January 23rd 2011: version 2.1.0 released

New class hierarchy introduced with simpler classes

Previously there were just two classes, the immutable Bits which was the base
class for the mutable BitString class. Both of these classes have the concept
of a bit position, from which reads etc. take place so that the bitstring could
be treated as if it were a file or stream.

Two simpler classes have now been added which are purely bit containers and
don't have a bit position. These are called ConstBitArray and BitArray. As you
can guess the former is an immutable version of the latter.

The other classes have also been renamed to better reflect their capabilities.
Instead of BitString you can use BitStream, and instead of Bits you can use
ConstBitStream. The old names are kept as aliases for backward compatibility.

The classes hierarchy is:

    ConstBitArray
       /    \
      /      \
BitArray   ConstBitStream (formerly Bits)
      \      /
       \    /
      BitStream (formerly BitString)

Other changes

A lot of internal reorganisation has taken place since the previous version,
most of which won't be noticed by the end user. Some things you might see are:

  • New package structure. Previous versions have been a single file for the
    module and another for the unit tests. The module is now split into many
    more files so it can't be used just by copying bitstring.py any more.
  • To run the unit tests there is now a script called runtests.py in the test
    directory.
  • File based bitstring are now implemented in terms of an mmap.
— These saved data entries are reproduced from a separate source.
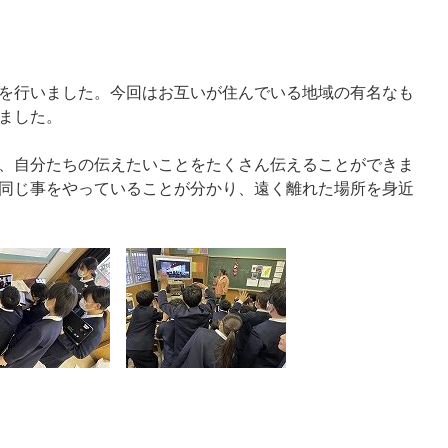
を行いました。今回はお互いが住んでいる地域の有名なも
ました。
、自分たちの伝えたいことをたくさん伝えることができま
同じ事をやっていることが分かり、遠く離れた場所を身近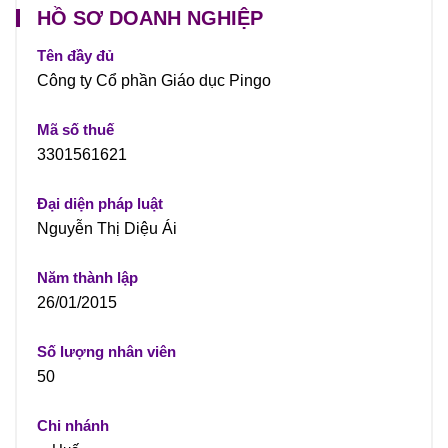
HỒ SƠ DOANH NGHIỆP
Tên đầy đủ
Công ty Cổ phần Giáo dục Pingo
Mã số thuế
3301561621
Đại diện pháp luật
Nguyễn Thị Diệu Ái
Năm thành lập
26/01/2015
Số lượng nhân viên
50
Chi nhánh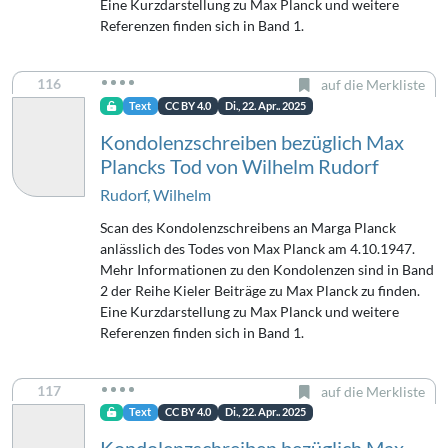
Eine Kurzdarstellung zu Max Planck und weitere
Referenzen finden sich in Band 1.
116
auf die Merkliste
Text
CC BY 4.0
Di., 22. Apr.. 2025
Kondolenzschreiben bezüglich Max
Plancks Tod von Wilhelm Rudorf
Rudorf, Wilhelm
Scan des Kondolenzschreibens an Marga Planck
anlässlich des Todes von Max Planck am 4.10.1947.
Mehr Informationen zu den Kondolenzen sind in Band
2 der Reihe Kieler Beiträge zu Max Planck zu finden.
Eine Kurzdarstellung zu Max Planck und weitere
Referenzen finden sich in Band 1.
117
auf die Merkliste
Text
CC BY 4.0
Di., 22. Apr.. 2025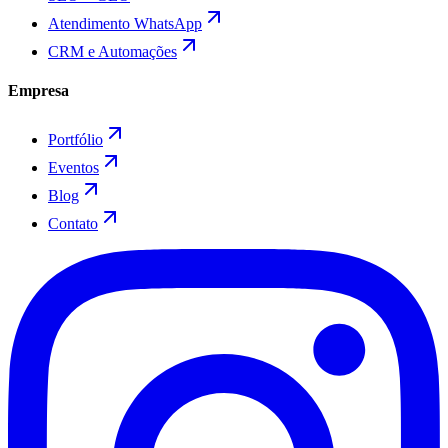
Atendimento WhatsApp
CRM e Automações
Empresa
Portfólio
Eventos
Blog
Contato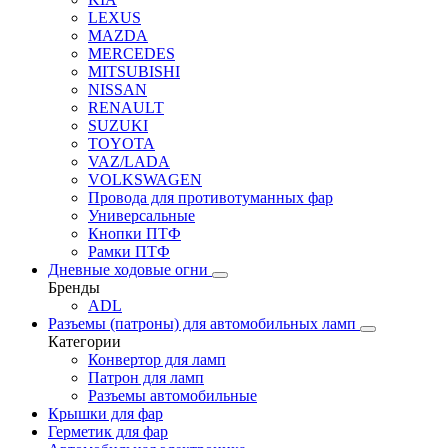
LEXUS
MAZDA
MERCEDES
MITSUBISHI
NISSAN
RENAULT
SUZUKI
TOYOTA
VAZ/LADA
VOLKSWAGEN
Провода для противотуманных фар
Универсальные
Кнопки ПТФ
Рамки ПТФ
Дневные ходовые огни
Бренды
ADL
Разъемы (патроны) для автомобильных ламп
Категории
Конвертор для ламп
Патрон для ламп
Разъемы автомобильные
Крышки для фар
Герметик для фар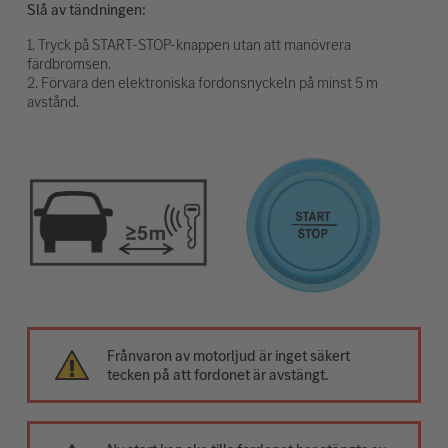
Slå av tändningen:
1. Tryck på START-STOP-knappen utan att manövrera
färdbromsen.
2. Förvara den elektroniska fordonsnyckeln på minst 5 m
avstånd.
Frånvaron av motorljud är inget säkert
tecken på att fordonet är avstängt.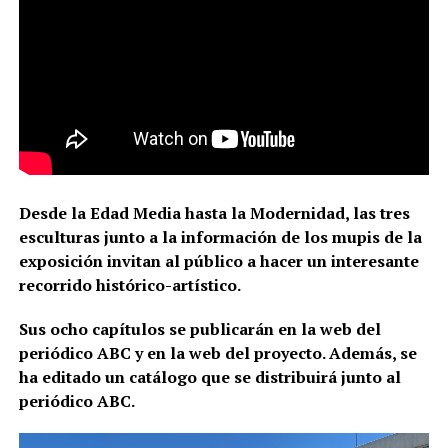
Desde la Edad Media hasta la Modernidad, las tres
esculturas junto a la información de los mupis de la
exposición invitan al público a hacer un interesante
recorrido histórico-artístico.
Sus ocho capítulos se publicarán en la web del
periódico ABC y en la web del proyecto. Además, se
ha editado un catálogo que se distribuirá junto al
periódico ABC.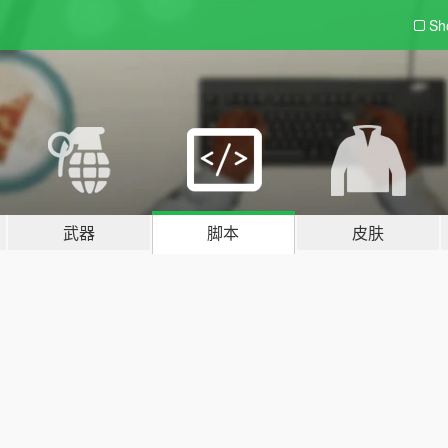
Sh
武器
脚本
皮肤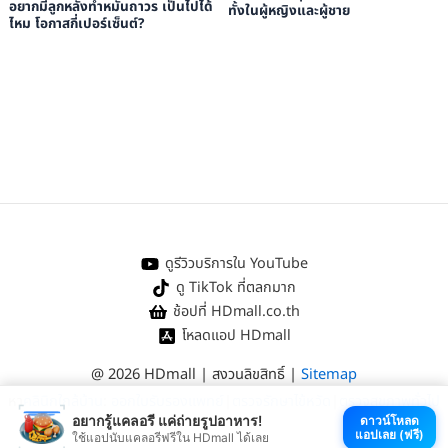
อยากมีลูกหลังทำหมันถาวร เป็นไปได้
ทั้งในผู้หญิงและผู้ชาย
ไหม โอกาสกี่เปอร์เซ็นต์?
ดูรีวิวบริการใน YouTube
ดู TikTok ที่ตลกมาก
ช้อปที่ HDmall.co.th
โหลดแอป HDmall
@ 2026 HDmall | สงวนลิขสิทธิ์ |
Sitemap
หา
คลินิกใกล้บ้าน
:
ออกใบรับรองแพทย์
|
ตรวจรักษาไข้หวัด
|
ตรวจสุขภาพทั่วไป
อยากรู้แคลอรี แค่ถ่ายรูปอาหาร!
ดาวน์โหลด
แอปเลย (ฟรี)
ใช้แอปนับแคลอรีฟรีใน HDmall ได้เลย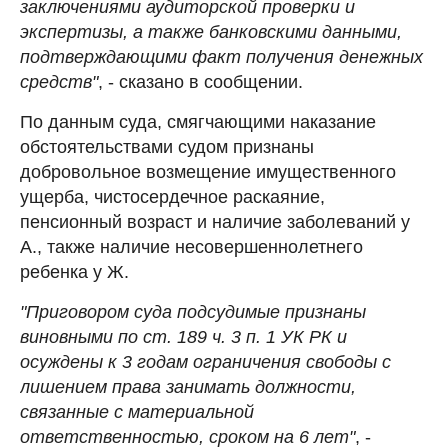
заключениями аудиторской проверки и
экспертизы, а также банковскими данными,
подтверждающими факт получения денежных
средств"
, - сказано в сообщении.
По данным суда, смягчающими наказание
обстоятельствами судом признаны
добровольное возмещение имущественного
ущерба, чистосердечное раскаяние,
пенсионный возраст и наличие заболеваний у
А., также наличие несовершеннолетнего
ребенка у Ж.
"Приговором суда подсудимые признаны
виновными по ст. 189 ч. 3 п. 1 УК РК и
осуждены к 3 годам ограничения свободы с
лишением права занимать должности,
связанные с материальной
ответственностью, сроком на 6 лет"
, -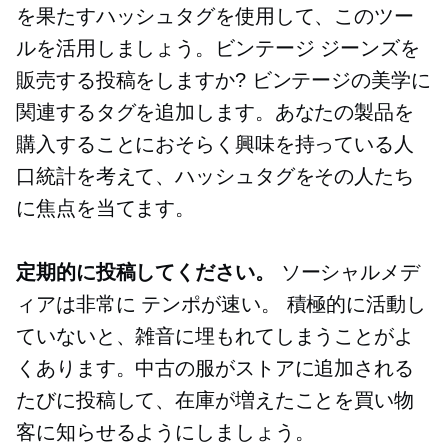
を果たすハッシュタグを使用して、このツー
ルを活用しましょう。ビンテージ ジーンズを
販売する投稿をしますか? ビンテージの美学に
関連するタグを追加します。あなたの製品を
購入することにおそらく興味を持っている人
口統計を考えて、ハッシュタグをその人たち
に焦点を当てます。
定期的に投稿してください。
ソーシャルメデ
ィアは非常に
テンポが速い。
積極的に活動し
ていないと、雑音に埋もれてしまうことがよ
くあります。中古の服がストアに追加される
たびに投稿して、在庫が増えたことを買い物
客に知らせるようにしましょう。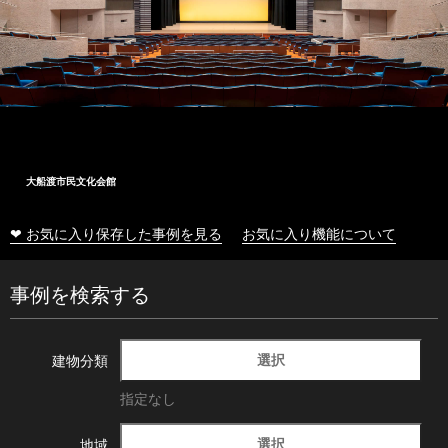
大船渡市民文化会館
❤ お気に入り保存した事例を見る
お気に入り機能について
事例を検索する
選択
建物分類
指定なし
選択
地域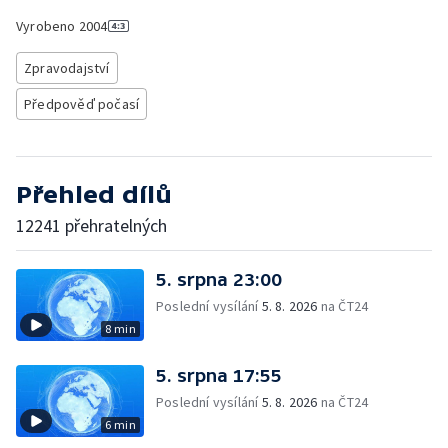
Vyrobeno
2004
Zpravodajství
Předpověď počasí
Přehled dílů
12241 přehratelných
5. srpna 23:00
Poslední vysílání
5. 8. 2026
na ČT24
8 min
5. srpna 17:55
Poslední vysílání
5. 8. 2026
na ČT24
6 min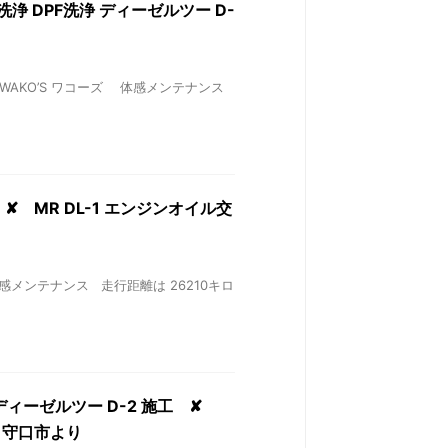
R洗浄 DPF洗浄 ディーゼルツー D-
 ✘ WAKO’S ワコーズ 体感メンテナンス
✘ MR DL-1 エンジンオイル交
 体感メンテナンス 走行距離は 26210キロ
浄 ディーゼルツー D-2 施工 ✘
 守口市より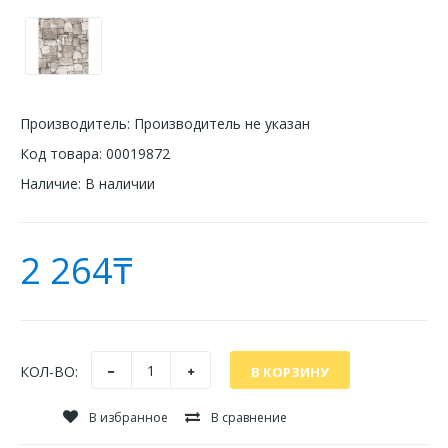
Производитель:
Производитель не указан
Код товара:
00019872
Наличие:
В наличии
2 264₸
КОЛ-ВО:
В избранное
В сравнение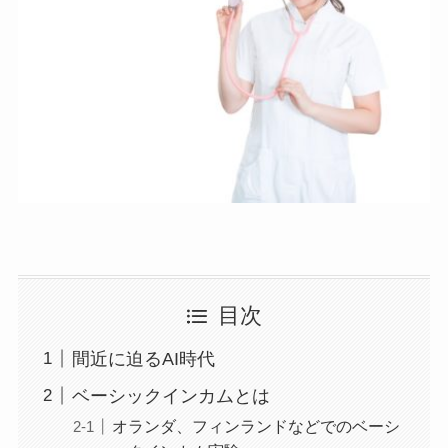
目次
間近に迫るAI時代
ベーシックインカムとは
オランダ、フィンランドなどでのベーシ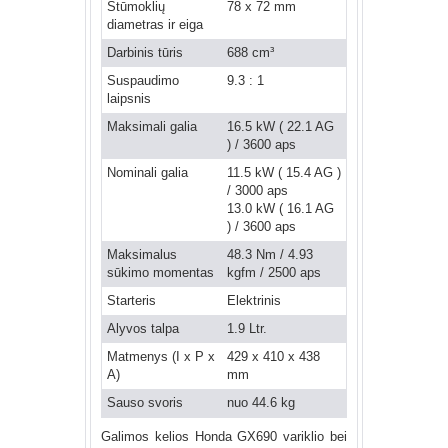
Stūmoklių
78 x 72 mm
diametras ir eiga
Darbinis tūris
688 cm³
Suspaudimo
9.3 : 1
laipsnis
Maksimali galia
16.5 kW ( 22.1 AG
) / 3600 aps
Nominali galia
11.5 kW ( 15.4 AG )
/ 3000 aps
13.0 kW ( 16.1 AG
) / 3600 aps
Maksimalus
48.3 Nm / 4.93
sūkimo momentas
kgfm / 2500 aps
Starteris
Elektrinis
Alyvos talpa
1.9 Ltr.
Matmenys (I x P x
429 x 410 x 438
A)
mm
Sauso svoris
nuo 44.6 kg
Galimos kelios Honda GX690 variklio bei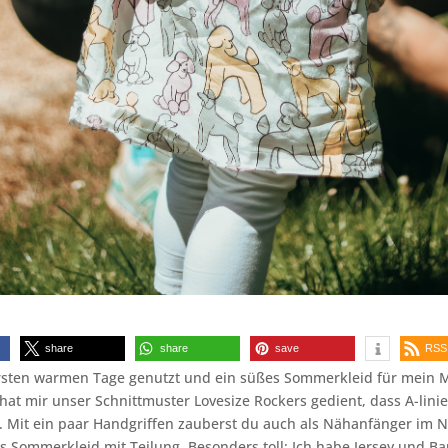
share
share
save
RSS
ersten warmen Tage genutzt und ein süßes Sommerkleid für mein 
hat mir unser Schnittmuster Lovesize Rockers gedient, dass A-lini
t. Mit ein paar Handgriffen zauberst du auch als Nähanfänger im 
 Sommerkleid mit Teilung. Besonders toll: Ich habe Jersey und B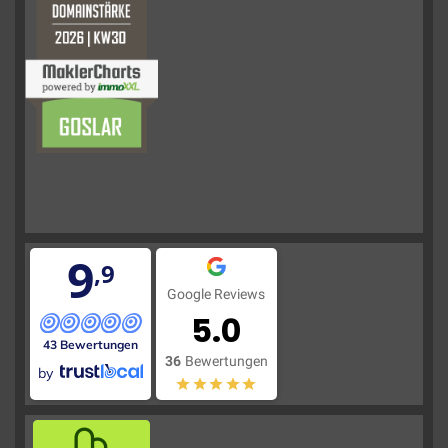
9
,9
Google Reviews
5.0
43 Bewertungen
36
Bewertungen
by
This should
    be just an implementation detail, but unfortunately for 32-bit versions of
    Python this creates a limit of 4GB on the files that can be used. The work
    around is either to get a 64-bit Python, or just stick with version 2.0.
  • The ConstBitArray and ConstBitStream classes no longer copy byte data when
    a slice or a read takes place, they just take a reference. This is mostly
    a very nice optimisation, but there are occassions where it could have an
    adverse effect. For example if a very large bitstring is created, a small
    slice taken and the original deleted. The byte data from the large
    bitstring would still be retained in memory.
  • Optimisations. Once again this version should be faster than the last.
    The module is still pure Python but some of the reorganisation was to make
    it more feasible to put some of the code into Cython or similar, so
    hopefully more speed will be on the way.